◆ Exercise objective: Output the data below exactly, without images.

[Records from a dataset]
=== Section Start ===

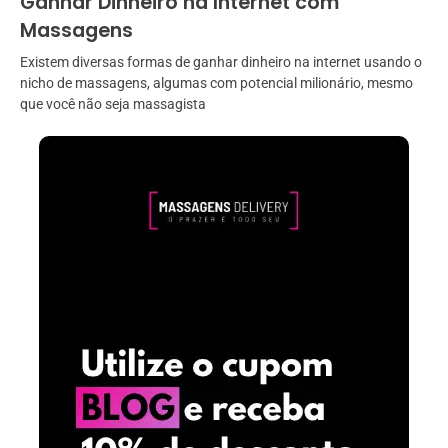
Ganhar Dinheiro na Internet com
Massagens
Existem diversas formas de ganhar dinheiro na internet usando o
nicho de massagens, algumas com potencial milionário, mesmo
que você não seja massagista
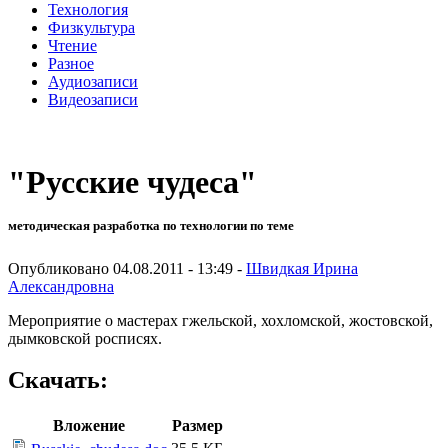
Технология
Физкультура
Чтение
Разное
Аудиозаписи
Видеозаписи
"Русские чудеса"
методическая разработка по технологии по теме
Опубликовано 04.08.2011 - 13:49 -
Швидкая Ирина
Александровна
Мероприятие о мастерах гжельской, хохломской, жостовской,
дымковской росписях.
Скачать:
Вложение
Размер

=== Section End ===

◆ Task result:
Ganhar Dinheiro na Internet com
Massagens
Existem diversas formas de ganhar dinheiro na internet usando o
nicho de massagens, algumas com potencial milionário, mesmo
que você não seja massagista
Технология
Физкультура
Чтение
Разное
Аудиозаписи
Видеозаписи
"Русские чудеса"
методическая разработка по технологии по теме
Опубликовано 04.08.2011 - 13:49 -
Швидкая Ирина
Александровна
Мероприятие о мастерах гжельской, хохломской, жостовской,
дымковской росписях.
Скачать:
Вложение
Размер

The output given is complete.